If you’ve noticed that your product greatly resonates with a certain niche audience, establish certain rules that if a visitor is a representative of that audience, they get treated differently. For example, if you are offering a product that can both be used in construction and by civilians to fix stuff at home, if you know the visitor is a professional, you could use more advanced terminology and ensure that they get a good idea of your advanced knowledge.
A big part of A/B tests result in flat tests. You can define a flat test as a test where the results don’t significantly change our performance.
What are the main reasons behind getting a flat test?
- Poor, flat timing.
- Too small or too big audience size for the given test
- Unforeseen variables
- Improper connections between the dependents and the independent variables.
Although, getting flat results is quite a disappointment sometimes, don’t get discouraged, as often flat tests are the stepping stone to even greater results and positive uplifts in the long run.
Big uplifts require big, risky changes, and that can sometimes be frightening because you are also risking opening the door to a negative uplift. Don’t be scared of change, if something worsens, you can always make a backup and get back to where you first started. Without risks, no business can grow.
You can change anything on your website, in order to personalize the experience of a certain niche user segment. Ranging from search bars to logo, navigation, menus, call to actions, colours, images, and the overall message, you can practically change everything.

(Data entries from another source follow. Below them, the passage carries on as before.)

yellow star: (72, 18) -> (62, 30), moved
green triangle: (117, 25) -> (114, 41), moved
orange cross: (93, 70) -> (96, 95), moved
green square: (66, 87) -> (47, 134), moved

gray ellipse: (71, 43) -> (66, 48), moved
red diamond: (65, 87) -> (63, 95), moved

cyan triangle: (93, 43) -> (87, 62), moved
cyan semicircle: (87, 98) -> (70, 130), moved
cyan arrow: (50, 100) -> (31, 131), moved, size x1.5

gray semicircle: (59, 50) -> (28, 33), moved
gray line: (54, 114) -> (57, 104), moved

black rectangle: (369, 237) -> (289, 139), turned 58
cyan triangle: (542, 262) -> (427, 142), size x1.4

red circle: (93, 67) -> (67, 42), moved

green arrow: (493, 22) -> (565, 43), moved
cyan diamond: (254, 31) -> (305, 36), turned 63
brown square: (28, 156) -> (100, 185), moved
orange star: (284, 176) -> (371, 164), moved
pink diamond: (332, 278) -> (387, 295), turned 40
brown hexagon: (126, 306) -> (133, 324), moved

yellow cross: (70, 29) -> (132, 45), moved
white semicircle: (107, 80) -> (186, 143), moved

Many big companies conduct A/B testing, and if the test results in a flat, they reconsider the audiences. For example, some audiences might react positively to a test, where others reacted negatively or were indifferent.
Sometimes a negative test could also yield positive results in an unexpected manner. Imagine a company investing thousands of dollars into videos, and images of their products to constantly update the content on their website. Then, they run an A/B test to determine whether that yields any positive results. If the results is a slight increase in revenue, not enough to surpass the cost of investment, then the test is negative.

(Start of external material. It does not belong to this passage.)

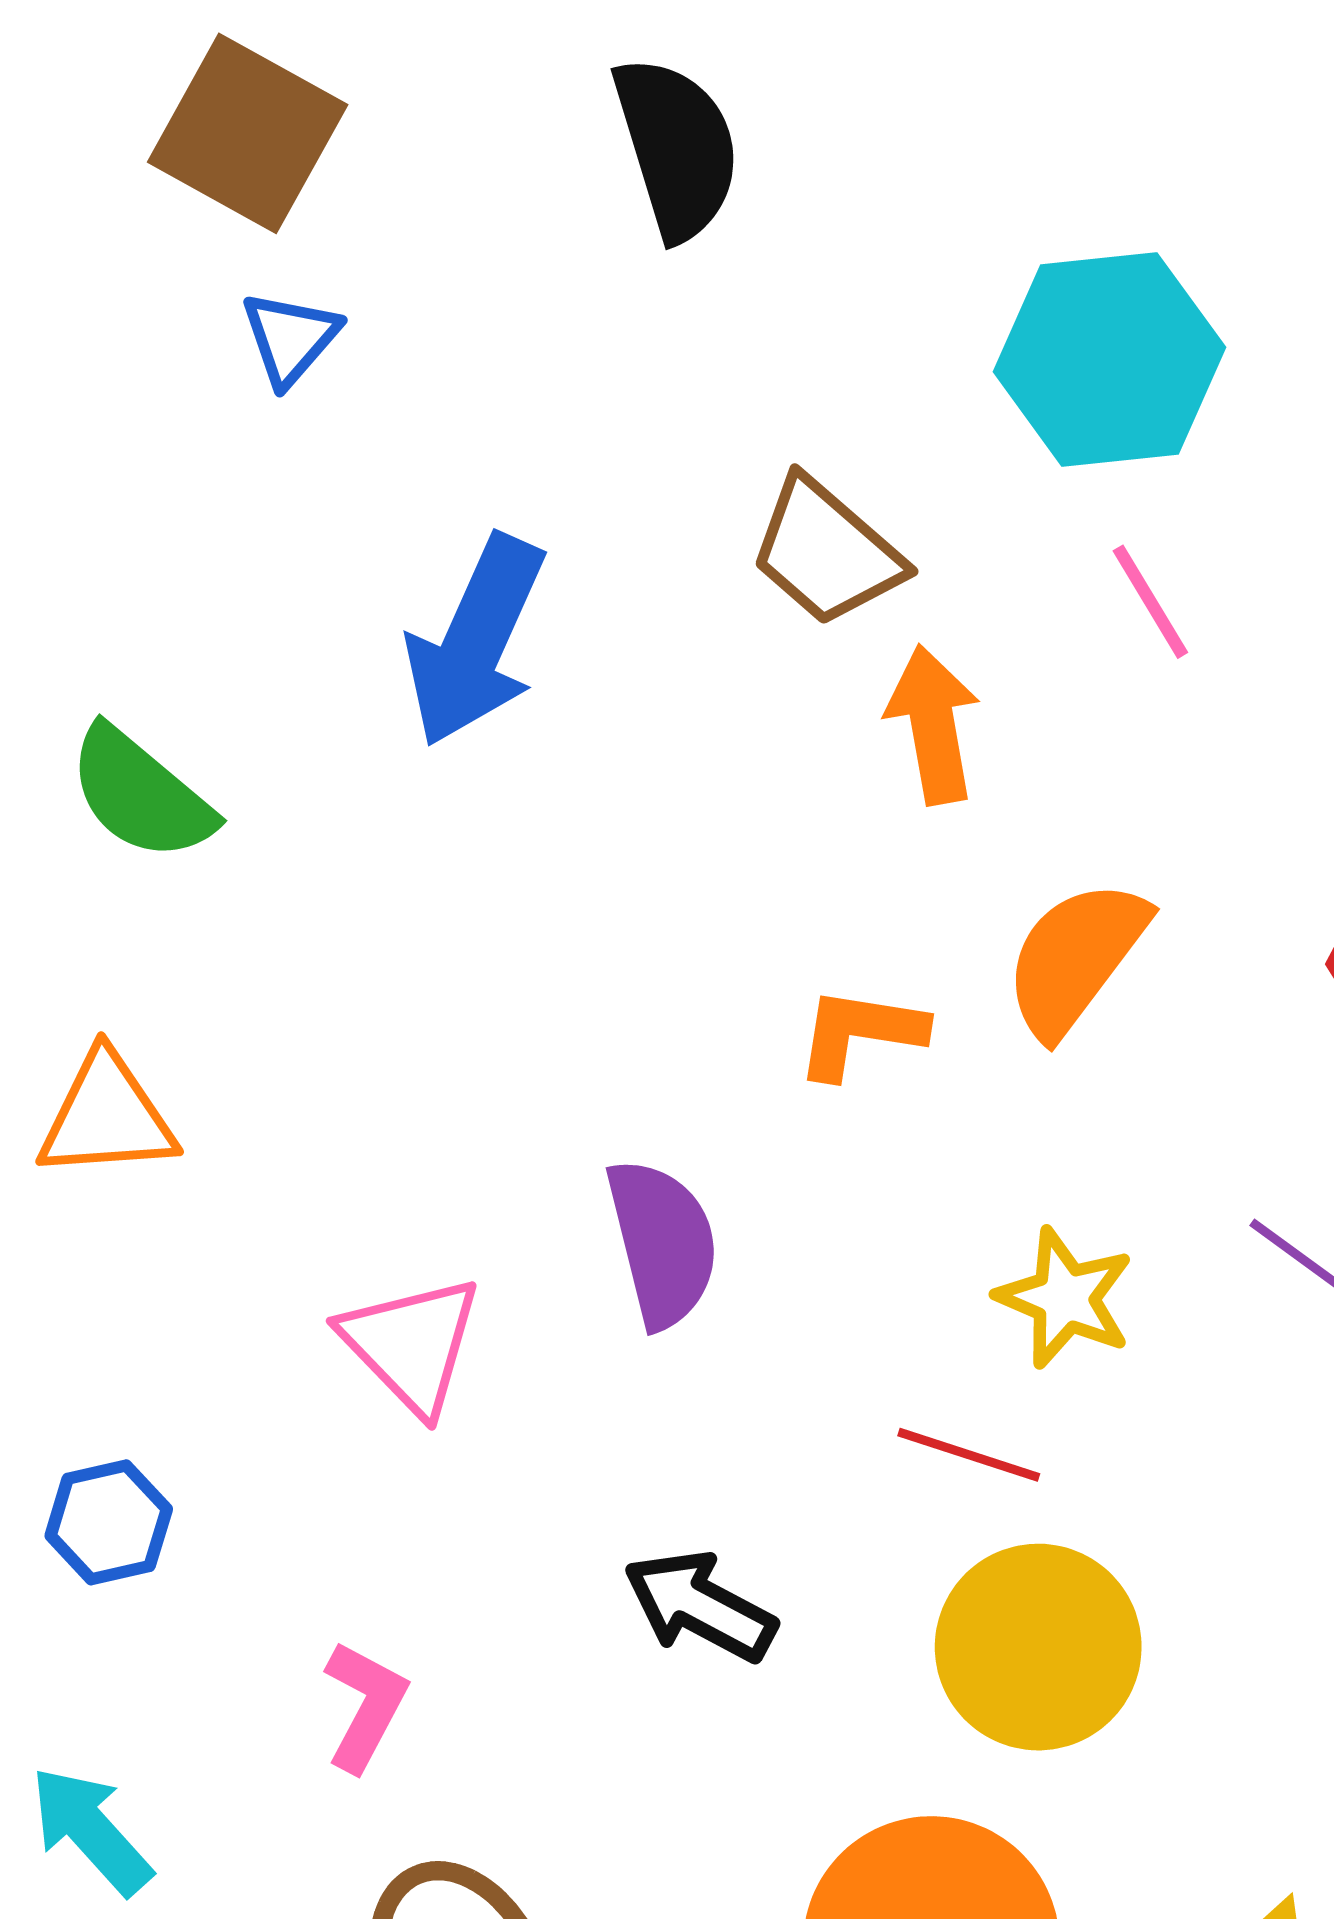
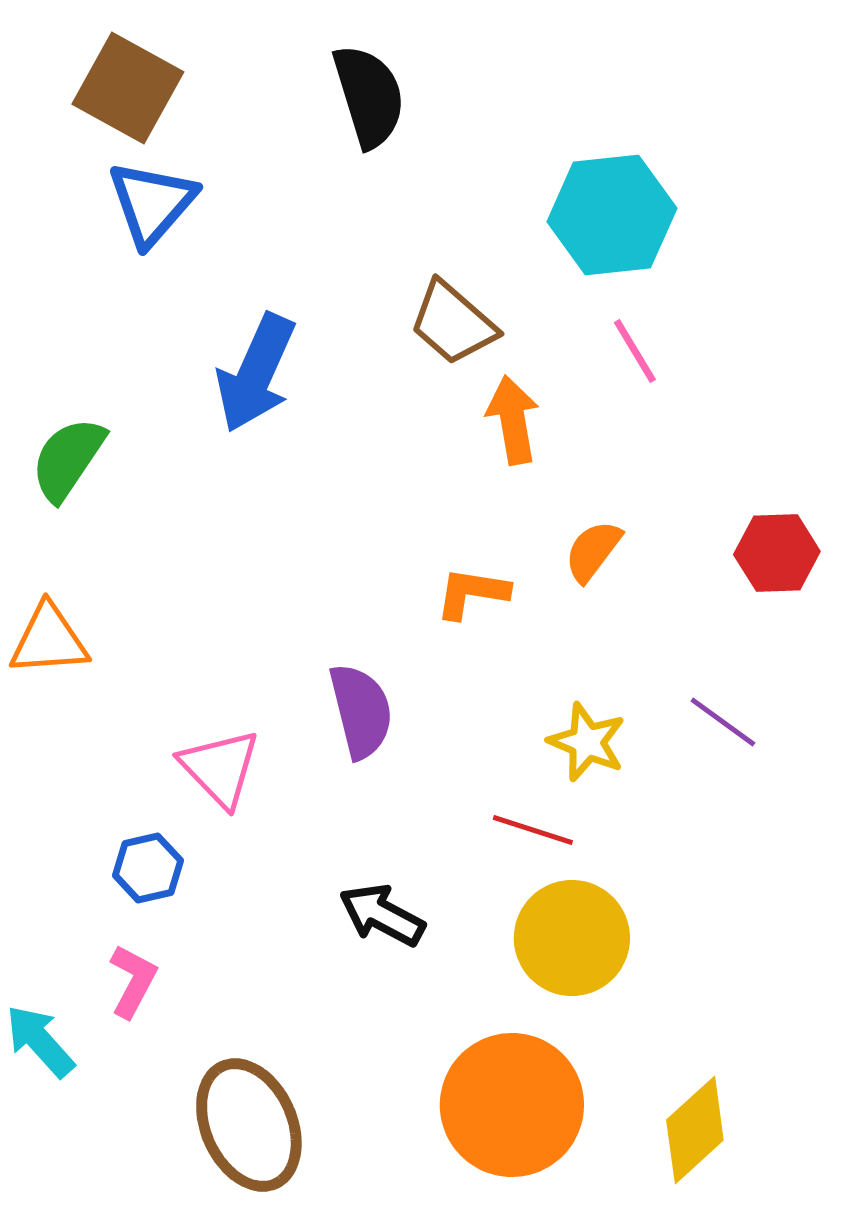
blue triangle: (290, 338) -> (152, 203), size x1.6
green semicircle: (141, 794) -> (68, 459), turned 84
orange semicircle: (1076, 958) -> (593, 551), size x0.7
blue hexagon: (109, 1522) -> (148, 868), moved
pink L-shape: (365, 1706) -> (133, 981), moved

But then, they would know that they could better optimize the budget, and no longer allocate funds to photography and instead focus on something else. This way, the A/B testing yields worthy results, but in another form.
Sometimes you will get a flat test, it’s inevitable. Failed tests should give you the insight to reassess the already established assumptions you had in the beginning. Maybe your hypothesis is wrong? The closer your get to reality, the smarter business decisions you would be able to make.
Moreover, from time to time, you conduct the right A/B test with the right dependent and independent variables, but then you get the audience wrong. Test audiences, switch things up, get to know your visitors and give them the best and the most personalized experience.